Records to process Start Marker
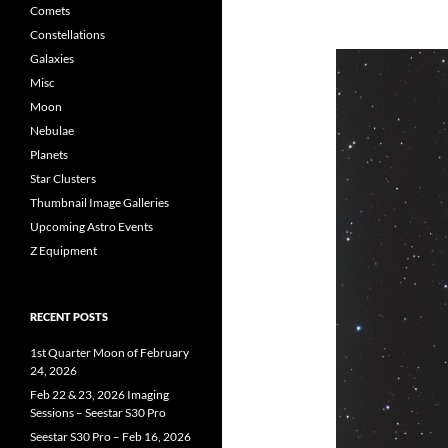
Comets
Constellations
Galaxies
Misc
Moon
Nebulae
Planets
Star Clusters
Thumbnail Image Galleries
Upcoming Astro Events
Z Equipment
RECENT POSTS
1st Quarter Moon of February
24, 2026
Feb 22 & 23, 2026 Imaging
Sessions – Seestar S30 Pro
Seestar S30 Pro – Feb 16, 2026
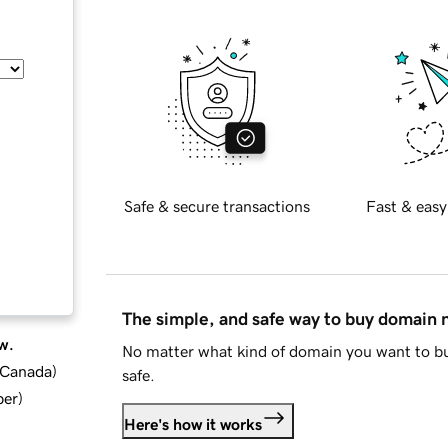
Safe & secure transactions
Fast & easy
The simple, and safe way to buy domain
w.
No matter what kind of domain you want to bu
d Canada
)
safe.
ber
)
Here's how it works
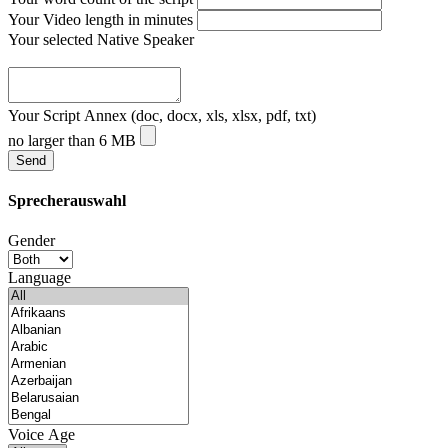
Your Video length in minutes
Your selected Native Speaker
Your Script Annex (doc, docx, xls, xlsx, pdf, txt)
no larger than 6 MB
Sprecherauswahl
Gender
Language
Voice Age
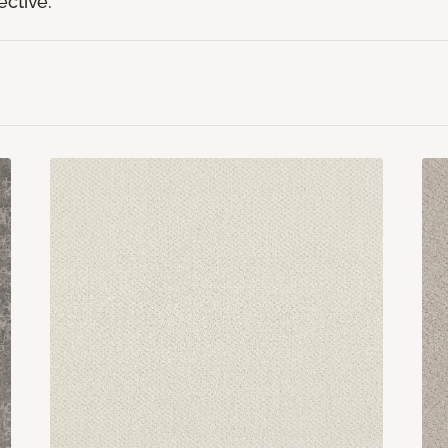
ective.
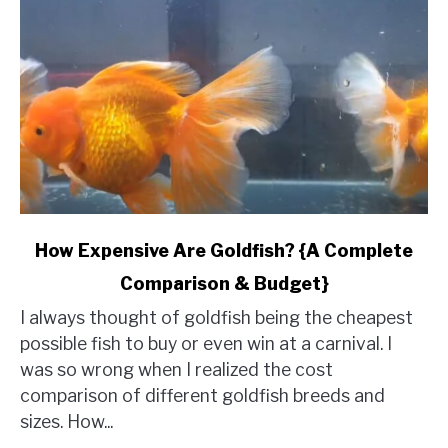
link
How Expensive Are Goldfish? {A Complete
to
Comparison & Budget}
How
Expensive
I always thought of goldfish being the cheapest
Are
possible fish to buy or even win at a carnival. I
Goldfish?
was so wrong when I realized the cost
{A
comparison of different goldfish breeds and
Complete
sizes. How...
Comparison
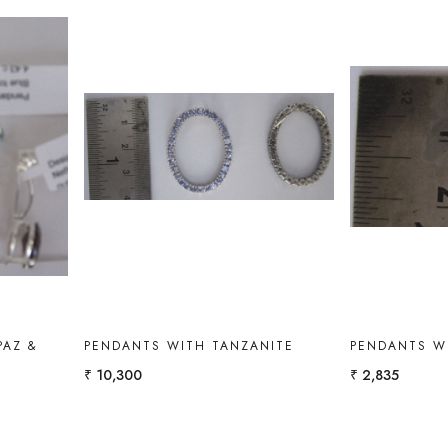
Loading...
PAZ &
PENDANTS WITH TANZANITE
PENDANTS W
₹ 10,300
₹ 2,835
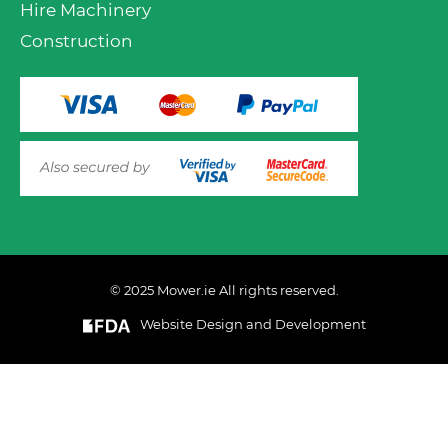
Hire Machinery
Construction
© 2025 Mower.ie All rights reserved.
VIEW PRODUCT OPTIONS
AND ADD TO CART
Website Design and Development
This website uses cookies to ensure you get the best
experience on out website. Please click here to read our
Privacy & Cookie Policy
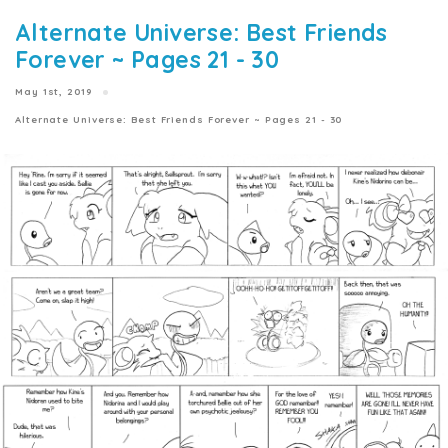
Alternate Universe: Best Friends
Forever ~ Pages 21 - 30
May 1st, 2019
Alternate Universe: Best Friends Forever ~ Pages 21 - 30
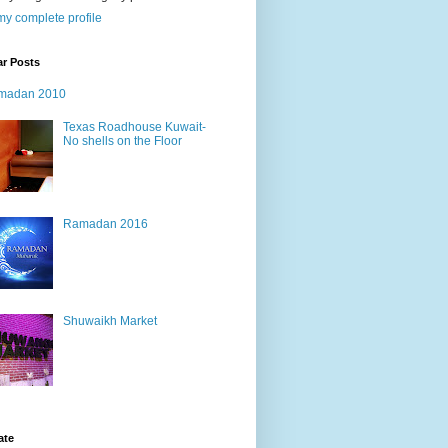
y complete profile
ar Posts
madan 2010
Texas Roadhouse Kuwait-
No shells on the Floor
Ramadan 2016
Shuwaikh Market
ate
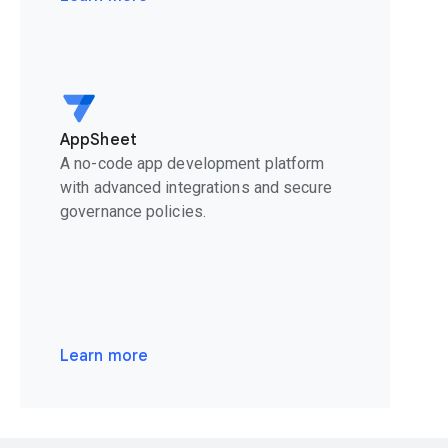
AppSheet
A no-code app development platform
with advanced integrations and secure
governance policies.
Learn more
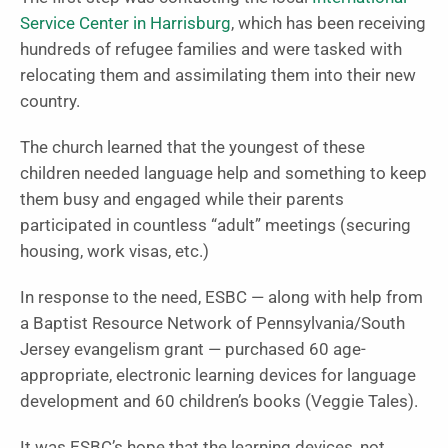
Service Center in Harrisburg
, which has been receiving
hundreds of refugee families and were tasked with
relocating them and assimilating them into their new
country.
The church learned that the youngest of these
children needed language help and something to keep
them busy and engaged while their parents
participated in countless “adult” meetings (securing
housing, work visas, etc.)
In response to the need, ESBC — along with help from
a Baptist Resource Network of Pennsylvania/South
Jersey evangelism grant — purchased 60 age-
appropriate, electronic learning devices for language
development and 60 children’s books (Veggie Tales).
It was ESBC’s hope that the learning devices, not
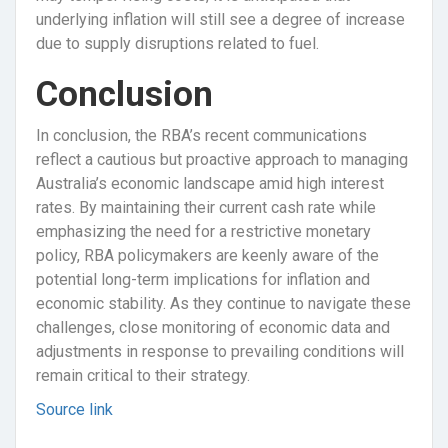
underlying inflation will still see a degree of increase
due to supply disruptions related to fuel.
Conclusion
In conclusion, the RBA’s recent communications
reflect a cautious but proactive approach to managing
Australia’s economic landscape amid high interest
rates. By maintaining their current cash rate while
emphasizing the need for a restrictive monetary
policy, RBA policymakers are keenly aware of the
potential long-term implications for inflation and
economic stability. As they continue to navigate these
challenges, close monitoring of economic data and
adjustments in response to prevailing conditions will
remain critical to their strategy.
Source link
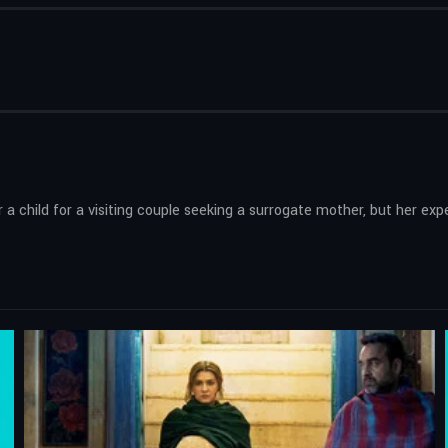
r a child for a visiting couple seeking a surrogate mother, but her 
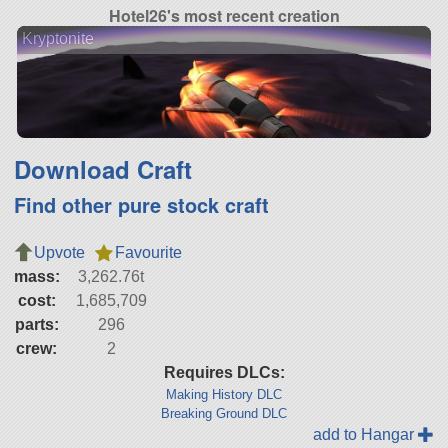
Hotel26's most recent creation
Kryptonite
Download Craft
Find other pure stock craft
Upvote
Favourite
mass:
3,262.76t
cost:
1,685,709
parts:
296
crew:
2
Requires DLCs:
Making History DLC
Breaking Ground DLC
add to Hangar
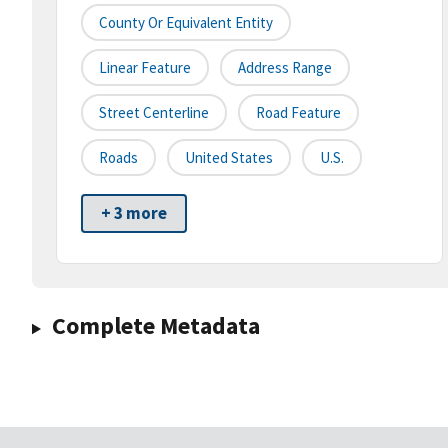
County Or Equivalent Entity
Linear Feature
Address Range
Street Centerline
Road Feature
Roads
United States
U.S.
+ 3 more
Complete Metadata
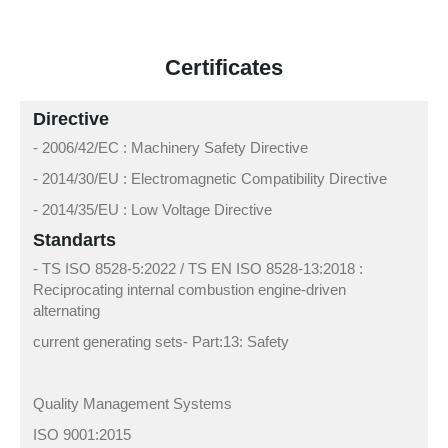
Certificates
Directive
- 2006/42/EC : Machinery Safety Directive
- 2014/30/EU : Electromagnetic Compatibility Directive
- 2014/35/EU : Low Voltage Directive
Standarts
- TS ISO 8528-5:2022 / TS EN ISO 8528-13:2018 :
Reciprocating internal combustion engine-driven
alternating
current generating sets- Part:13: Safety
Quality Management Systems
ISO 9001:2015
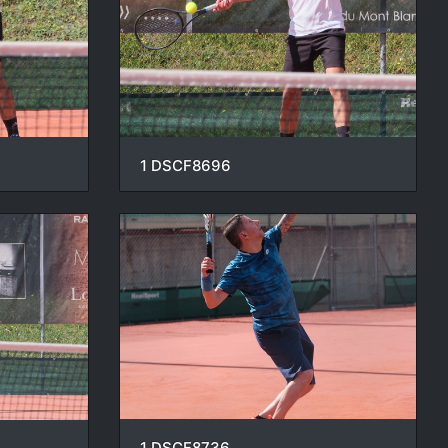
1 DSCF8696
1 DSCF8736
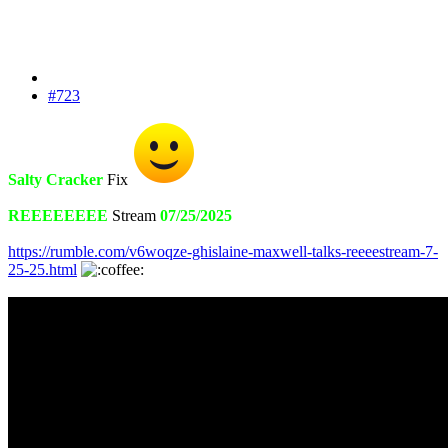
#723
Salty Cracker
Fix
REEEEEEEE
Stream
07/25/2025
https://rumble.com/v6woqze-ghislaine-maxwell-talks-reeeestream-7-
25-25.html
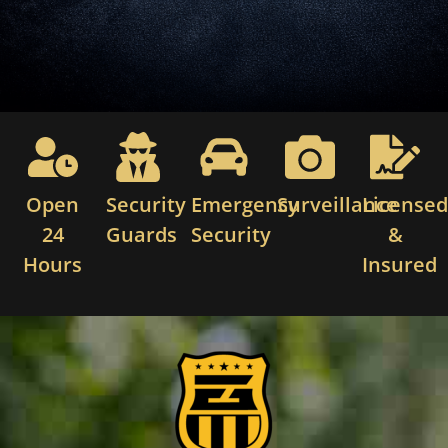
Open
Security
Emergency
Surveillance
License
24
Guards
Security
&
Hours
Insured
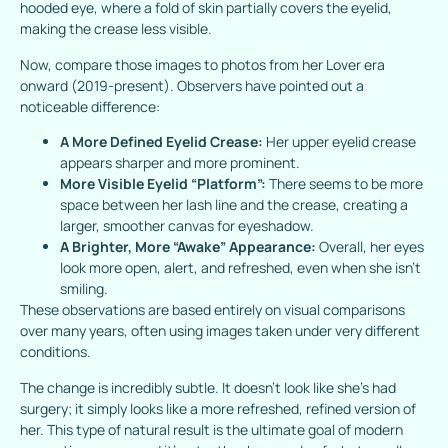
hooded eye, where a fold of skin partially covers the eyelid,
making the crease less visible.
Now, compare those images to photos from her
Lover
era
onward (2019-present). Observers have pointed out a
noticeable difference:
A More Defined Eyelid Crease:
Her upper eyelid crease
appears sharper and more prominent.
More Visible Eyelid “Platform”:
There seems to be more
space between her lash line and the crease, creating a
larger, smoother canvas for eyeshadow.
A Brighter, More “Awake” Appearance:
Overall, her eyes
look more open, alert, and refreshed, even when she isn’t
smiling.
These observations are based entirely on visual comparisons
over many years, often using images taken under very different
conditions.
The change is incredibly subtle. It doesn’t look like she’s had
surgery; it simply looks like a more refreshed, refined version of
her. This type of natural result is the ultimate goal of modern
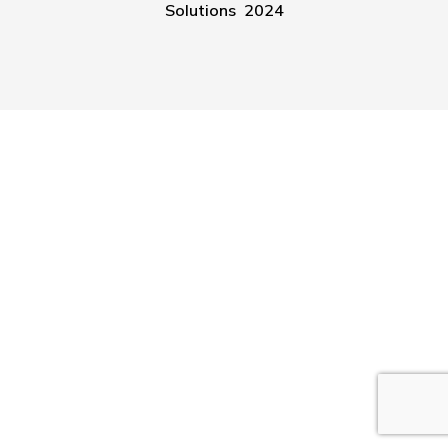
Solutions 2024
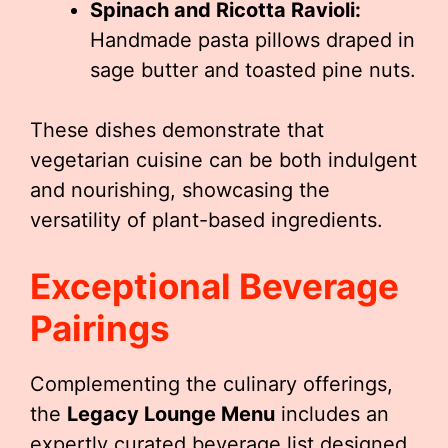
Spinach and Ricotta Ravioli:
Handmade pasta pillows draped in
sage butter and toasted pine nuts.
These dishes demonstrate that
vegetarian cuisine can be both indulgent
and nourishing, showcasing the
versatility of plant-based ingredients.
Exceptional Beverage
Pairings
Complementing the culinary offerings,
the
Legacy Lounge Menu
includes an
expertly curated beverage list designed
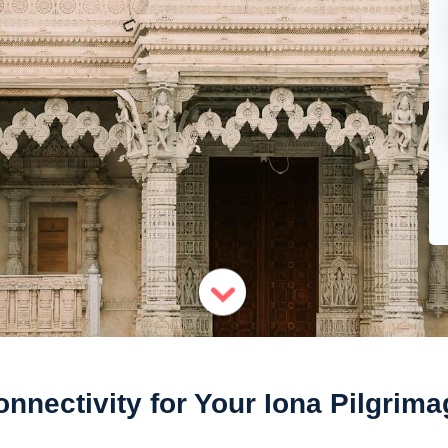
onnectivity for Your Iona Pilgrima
Records to process End Marker
# Exercise description
Read through the entries and copy each line in which "devices" appears.

# Reply
appropriate, electronic learning devices for language
It was ESBC’s hope that the learning devices, not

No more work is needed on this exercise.